Published in The Jewish ChronicleJanuary 24, 2013
by Lee Chottiner, Executive Editor
Standing with 33 other college students in the ancient synagogue of Masada while a sofer (scribe) discussed the art of writing a Torah, Danielle Schlesinger and Lindsay MacGillivray were inspired by what the man did next.
The scribe took a representative of each religion in the group — one Jew, one Christian, one Muslim — and wrote a letter in the Torah scroll for them. Then he blessed the young people.
“You could tell people were crying; it was a very emotional thing, very special,” Schlesinger recalled. “It tied us all together.”
That Masada moment was one of many memorable experiences for these students.
They also met Israeli soldiers, teenagers, Arab-Israelis, Technion students and Ethiopians. They held long philosophical talks on their bus and they bonded as friends — Jew and non-Jew alike.
“It was a fantastic trip and a fantastic opportunity,” MacGillivray said.

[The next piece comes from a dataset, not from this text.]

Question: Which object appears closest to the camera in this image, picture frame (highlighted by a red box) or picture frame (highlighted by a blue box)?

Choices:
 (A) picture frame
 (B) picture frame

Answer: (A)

The two Carnegie Mellon University students just returned from a 10-day trip to Israel, which was sponsored by The David Project, called “Israel Uncovered.” From Jan. 1 to 11, 35 student campus leaders from 12 American colleges and universities toured the Jewish state together, learning from each other about the Jewish connection to the land, how diverse the country is and its significance in today’s world.
What made this trip significant was that each school represented paired one Jewish student with one or more non-Jewish students, the intent being that all the students would become advocates for Israel, or at least encourage constructive dialogue, when they returned to their home campuses.
In CMU’s case Schlesinger, a Jewish sophomore from Pittsburgh’s South Hills and a co-founder of Tartans4Israel, tapped her friend MacGillivray, a Christian junior from Fryeburg, Maine, and a member of the student senate, to join her on the trip.
“I knew her really well and knew she was someone who would be good at taking initiatives coming back, talking to other campus leaders,” said Schlesinger, who has made several trips to Israel.
MacGillivray, by comparison, admitted she held preconceived notions about the country she had never seen before.
“It was difficult for me to understand, before I went to Israel, the draw of living there,” she said. “It seemed a little bit like, if there’s so much turmoil in a place, why would you want to live there?
“But after traveling there, I realized there is something so special about the country,” she continued. “I think that comes out of everyone observing the same sort of culture and living shared experiences, and that really pulls the country together in a unique and special way.”
The David Project is a Boston-based Israel advocacy organization, striving to change campus discourse on the Jewish state in a positive way.
The organization tries to build relationships with student leaders and organizations, said Jason Horowitz, its Midwest campus coordinator. It trains students to be campus advocates for Israel “by talking about their own personal experiences with Israel, and what Israel means to them, instead of referring back to talking points that are hollow and insufficient.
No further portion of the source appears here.